Four more rounds of FOLFIRI

Ok, now its starting to get harder.

Since my last update, I have had four more rounds of FOLFIRI and with each round, three jabs of GCSF (a growth hormone to stimulate white cell production to combat the immunosuppressive effect of chemo) and constant antibiotics. Add to that the myriad of anti-nausea drugs that I need to take with each round of chemo and my body is starting to tell me it has had enough. In the earlier rounds of chemo I was able to regain about 80-90% of my usual energy levels, just in time to be hit with the next round. The last couple of rounds have not been so kind and I went into round 9 feeling quite lethargic. It is the kind of tiredness where sleep does not seem to help and suddenly the day to day tasks all seem a bit too hard.

In mid Feb I had a CT scan to see how things were going. The good news was that there had been no more disease progression (phew) and the three tumours in my liver that were visible in December were still there but had shrunk a little. Overall my Oncologist was happy with this and so the current treatment plan is to have one more round of chemo (FOLFIRI round 10) and then have a chemo break until things start growing back again. I can't express at this point how relieved I am to have a break in sight as I am feeling utterly worn down at the moment, both emotionally and physically.

I don't recognise myself in the mirror anymore. Between the number 2 haircut, medication-related bloating, weight gain and huge dark circles under my eyes, its fair to say I no longer look like the person in my blog profile picture. I try not to care too much about how I look, but its just one more thing I feel I have lost through this whole awful journey.

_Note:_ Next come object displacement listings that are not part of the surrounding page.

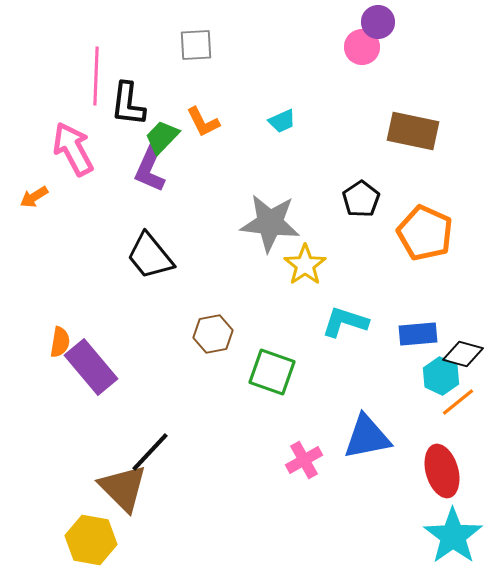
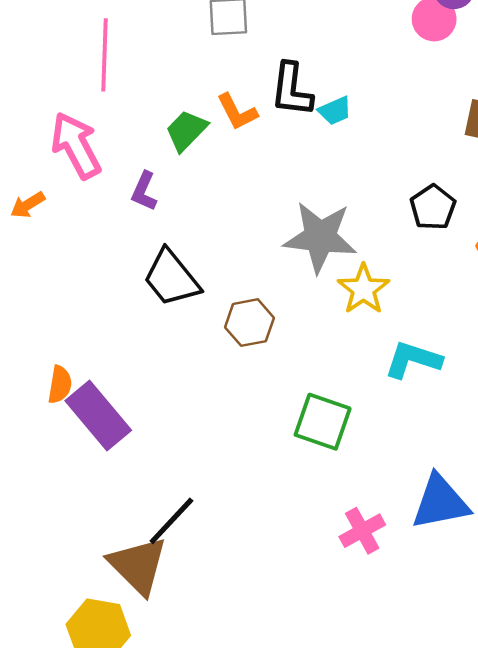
black L-shape: (128, 104) -> (292, 90), moved
purple L-shape: (150, 169) -> (144, 191), moved, size x0.7
brown hexagon: (213, 334) -> (249, 323), moved

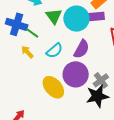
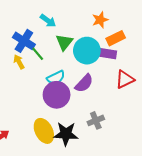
yellow arrow: (27, 52) -> (19, 62), moved
purple circle: (76, 74) -> (57, 95), moved
yellow ellipse: (53, 87) -> (44, 131), moved
black star: (97, 96) -> (66, 134), moved

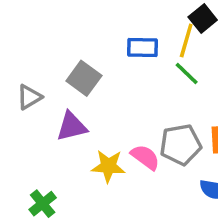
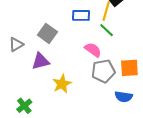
pink semicircle: (145, 157) -> (93, 50), moved
yellow star: (108, 166) -> (62, 84), turned -30

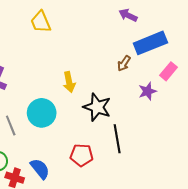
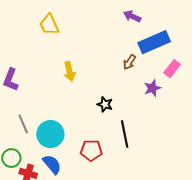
yellow arrow: (69, 82) -> (69, 71), moved
black star: (97, 107) -> (105, 104), size x0.6
cyan circle: (42, 113) -> (50, 134), moved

Since my last update I also made the decision to finish up at work. I have always enjoyed working and prior to my diagnosis was very career driven. Of course that stopped the day I was diagnosed (strangely it was that sudden) but my desire to work in an area I was skilled in remained. I was fortunate enough to get a contract with the Ministry of Health and they were very flexible and understanding employers indeed. However it had got to the point with my illness that I felt I was unable to give them enough of my time or energy and felt that something had to give. The decision was made in late Jan and I finished up at the start of March and as it turned out the timing could not have been better as the timing co-coincided with my plummeting energy levels. It is a bit sad for me to think that my working life is probably over, although I still have a little hope that a time may come where I am in a position to pick up another small piece of work. At this stage it is hard to know how realistic that is as this whole process is so full of unknowns.

On a happier note, Bryan and I have planned quite a few trips this year so that we have lots to look forward to. The first big event is a two night trip to Auckland this weekend for the Bruno Mars concert, and the second, a week on the Sunshine Coast in May with the kids. If all goes to plan then our trip to Aussie will be 6 weeks into my chemo break so fingers crossed I will be feeling a bit better.